Building a Service Mesh on Cloudflare Workers
How to architect worker-to-worker communication at the edge. Service bindings vs HTTP, error handling, retry logic, and observability patterns.
When you move from a monolithic worker to a distributed system, you need a communication layer. Traditional service meshes like Istio or Linkerd don't exist at the edge. You have to build your own.
This is the architecture pattern running in production across 28 workers, handling millions of requests with sub-50ms latency.
The Architecture
A service mesh at the edge looks different from traditional microservices. There's no central orchestrator, no sidecar proxies. Each worker is both a service and a potential mesh participant.
Service Bindings vs HTTP Calls
There are two ways for workers to communicate: Service Bindings (direct invocation) and HTTP calls (network round-trip). The choice has significant implications.

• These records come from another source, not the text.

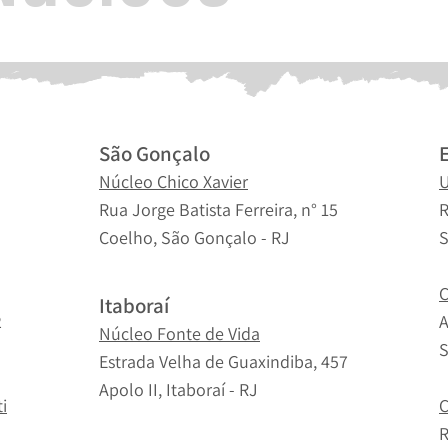
São Gonçalo
Núcleo Chico Xavier
U
Rua Jorge Batista Ferreira, n° 15
R
Coelho, São Gonçalo - RJ
S
C
Itaboraí
2
A
Núcleo Fonte de Vida
S
Estrada Velha de Guaxindiba, 457
Apolo II, Itaboraí - RJ
i
C
R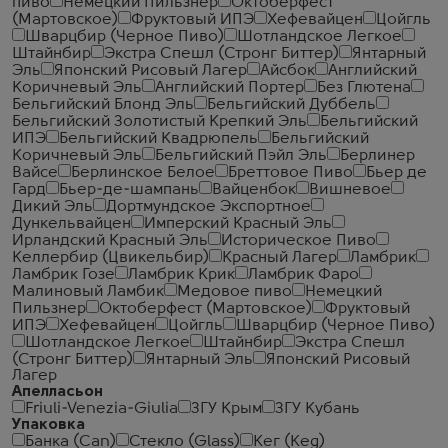
пиво
Немецкий Пильзнер
Октоберфест
(Мартовское)
Фруктовый ИПЭ
Хефевайцен
Цойгль
Шварцбир (Черное Пиво)
Шотландское Легкое
Штайнбир
Экстра Спешл (Стронг Биттер)
Янтарный
Эль
Японский Рисовый Лагер
Айсбок
Английский
Коричневый Эль
Английский Портер
Без Глютена
Бельгийский Блонд Эль
Бельгийский Дуббель
Бельгийский Золотистый Крепкий Эль
Бельгийский
ИПЭ
Бельгийский Квадрюпель
Бельгийский
Коричневый Эль
Бельгийский Пэйл Эль
Берлинер
Вайсе
Берлинское Белое
Бреттовое Пиво
Бьер де
Гард
Бьер-де-шампань
Вайценбок
Вишневое
Дикий Эль
Дортмундское Экспортное
Дункельвайцен
Имперский Красный Эль
Ирландский Красный Эль
Историческое Пиво
Келлербир (Цвикельбир)
Красный Лагер
Ламбрик
Ламбрик Гозе
Ламбрик Крик
Ламбрик Фаро
Малиновый Ламбик
Медовое пиво
Немецкий
Пильзнер
Октоберфест (Мартовское)
Фруктовый
ИПЭ
Хефевайцен
Цойгль
Шварцбир (Черное Пиво)
Шотландское Легкое
Штайнбир
Экстра Спешл
(Стронг Биттер)
Янтарный Эль
Японский Рисовый
Лагер
Апелласьон
Friuli-Venezia-Giulia
ЗГУ Крым
ЗГУ Кубань
Упаковка
Банка (Can)
Стекло (Glass)
Кег (Keg)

| Factor | Service Bindings | HTTP Calls |
|---|---|---|
| Latency | <1ms overhead | 5-15ms overhead |
| Cold Starts | None | Possible |
| Billing | Single request | Multiple requests |
| Configuration | wrangler.toml |
None needed |
| Cross-account | Not supported | Fully supported |
| Debugging | Harder to trace | Standard HTTP tools |
Rule of thumb: Use Service Bindings for internal, high-frequency calls. Use HTTP for external integrations and cross-account communication.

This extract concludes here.